§ **WORK INSTRUCTION**
In this exercise, retype exactly the lines from the start of the entries through the line bearing "орхидеи покорило сердце", leaving every picture out.

§ **EXERCISE MATERIAL**
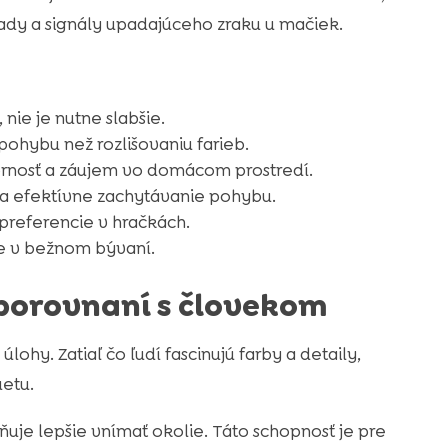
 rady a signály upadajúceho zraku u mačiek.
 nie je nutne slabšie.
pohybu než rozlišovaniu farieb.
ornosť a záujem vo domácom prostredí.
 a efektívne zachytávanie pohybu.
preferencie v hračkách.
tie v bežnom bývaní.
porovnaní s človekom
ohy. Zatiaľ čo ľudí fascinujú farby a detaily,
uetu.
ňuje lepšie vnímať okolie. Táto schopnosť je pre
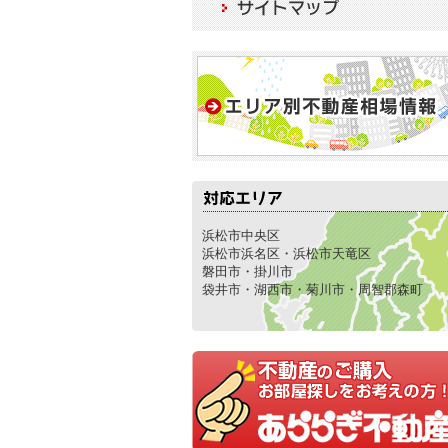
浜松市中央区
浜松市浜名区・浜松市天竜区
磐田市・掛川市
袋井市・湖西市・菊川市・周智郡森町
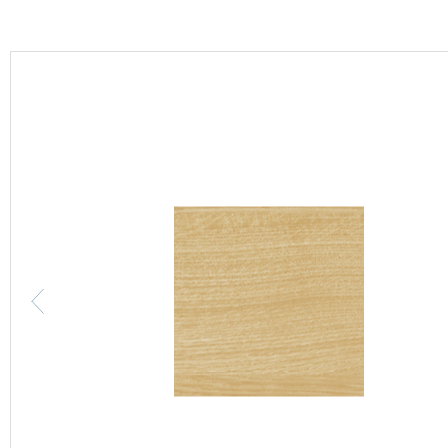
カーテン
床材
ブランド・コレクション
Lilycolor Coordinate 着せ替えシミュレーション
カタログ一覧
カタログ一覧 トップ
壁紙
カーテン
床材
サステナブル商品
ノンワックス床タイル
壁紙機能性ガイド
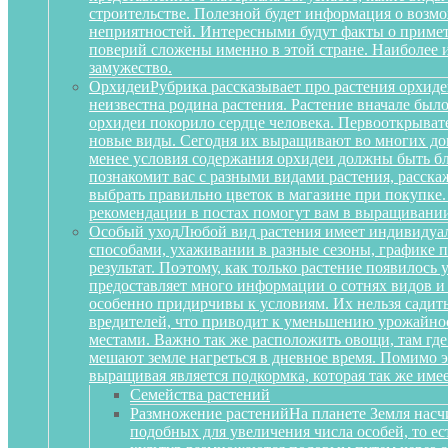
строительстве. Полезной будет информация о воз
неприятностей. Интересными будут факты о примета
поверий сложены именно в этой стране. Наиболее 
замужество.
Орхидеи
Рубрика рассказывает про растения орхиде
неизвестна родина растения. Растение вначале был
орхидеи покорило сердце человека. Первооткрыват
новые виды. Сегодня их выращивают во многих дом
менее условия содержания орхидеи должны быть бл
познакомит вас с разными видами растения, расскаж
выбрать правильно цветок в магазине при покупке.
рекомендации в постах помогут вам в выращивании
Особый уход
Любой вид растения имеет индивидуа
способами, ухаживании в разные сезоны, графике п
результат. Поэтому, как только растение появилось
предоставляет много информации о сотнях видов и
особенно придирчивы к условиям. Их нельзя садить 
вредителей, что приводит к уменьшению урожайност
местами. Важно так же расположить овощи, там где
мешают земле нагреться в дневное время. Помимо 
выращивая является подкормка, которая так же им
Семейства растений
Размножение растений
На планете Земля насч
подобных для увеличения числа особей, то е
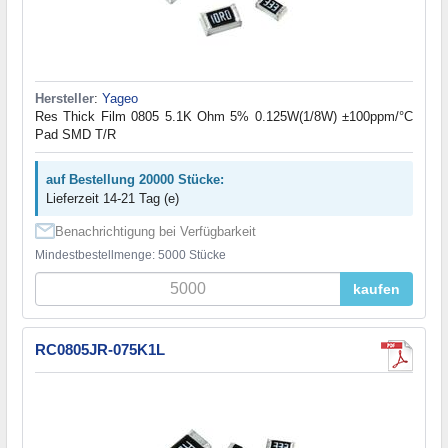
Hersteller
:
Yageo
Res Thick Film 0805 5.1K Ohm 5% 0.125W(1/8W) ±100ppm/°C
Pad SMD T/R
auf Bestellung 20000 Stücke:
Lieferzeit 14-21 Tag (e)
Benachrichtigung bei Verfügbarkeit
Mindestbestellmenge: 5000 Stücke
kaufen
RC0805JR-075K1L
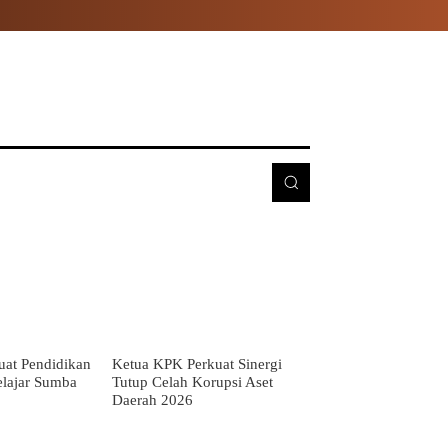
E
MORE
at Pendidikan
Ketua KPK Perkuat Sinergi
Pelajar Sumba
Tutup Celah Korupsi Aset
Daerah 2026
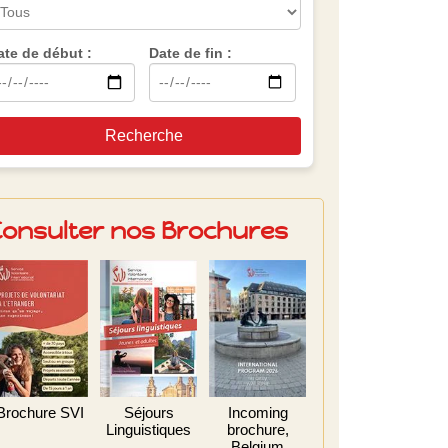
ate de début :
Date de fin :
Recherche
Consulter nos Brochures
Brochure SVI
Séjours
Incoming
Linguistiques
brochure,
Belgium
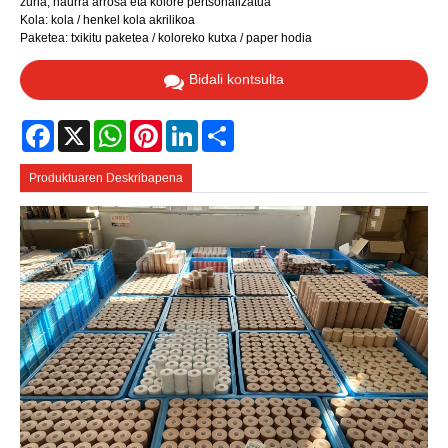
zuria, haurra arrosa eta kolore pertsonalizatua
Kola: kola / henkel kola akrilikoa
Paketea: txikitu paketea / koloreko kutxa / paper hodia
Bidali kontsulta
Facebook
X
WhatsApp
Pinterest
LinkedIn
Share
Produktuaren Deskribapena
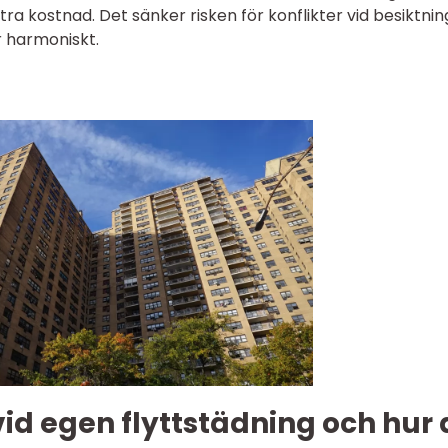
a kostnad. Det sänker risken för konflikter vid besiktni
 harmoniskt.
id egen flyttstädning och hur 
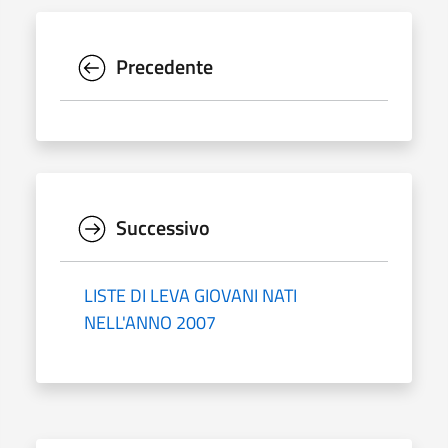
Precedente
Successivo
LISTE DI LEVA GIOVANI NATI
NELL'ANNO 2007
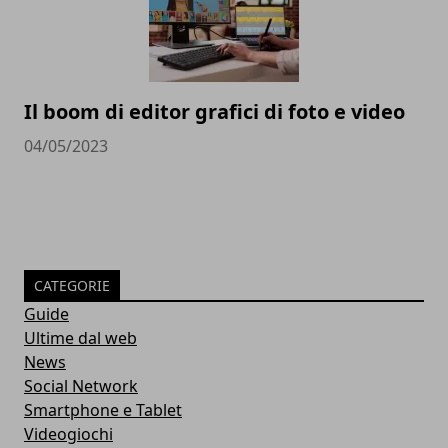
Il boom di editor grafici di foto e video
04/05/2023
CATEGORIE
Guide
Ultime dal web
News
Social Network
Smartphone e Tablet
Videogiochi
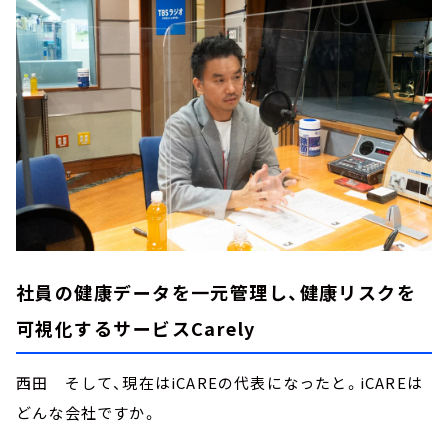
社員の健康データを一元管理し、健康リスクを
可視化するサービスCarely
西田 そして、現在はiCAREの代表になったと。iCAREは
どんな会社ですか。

§ **WRITTEN REPLY**
 rady a signály upadajúceho zraku u mačiek.
 nie je nutne slabšie.
pohybu než rozlišovaniu farieb.
ornosť a záujem vo domácom prostredí.
 a efektívne zachytávanie pohybu.
preferencie v hračkách.
tie v bežnom bývaní.
porovnaní s človekom
ohy. Zatiaľ čo ľudí fascinujú farby a detaily,
uetu.
ňuje lepšie vnímať okolie. Táto schopnosť je pre
浜松市中央区
浜松市浜名区・浜松市天竜区
磐田市・掛川市
袋井市・湖西市・菊川市・周智郡森町
カーテン
床材
ブランド・コレクション
Lilycolor Coordinate 着せ替えシミュレーション
カタログ一覧
カタログ一覧 トップ
壁紙
カーテン
床材
サステナブル商品
ノンワックス床タイル
壁紙機能性ガイド
строительстве. Полезной будет информация о воз
неприятностей. Интересными будут факты о примета
поверий сложены именно в этой стране. Наиболее 
замужество.
Орхидеи
Рубрика рассказывает про растения орхиде
неизвестна родина растения. Растение вначале был
орхидеи покорило сердце человека. Первооткрыват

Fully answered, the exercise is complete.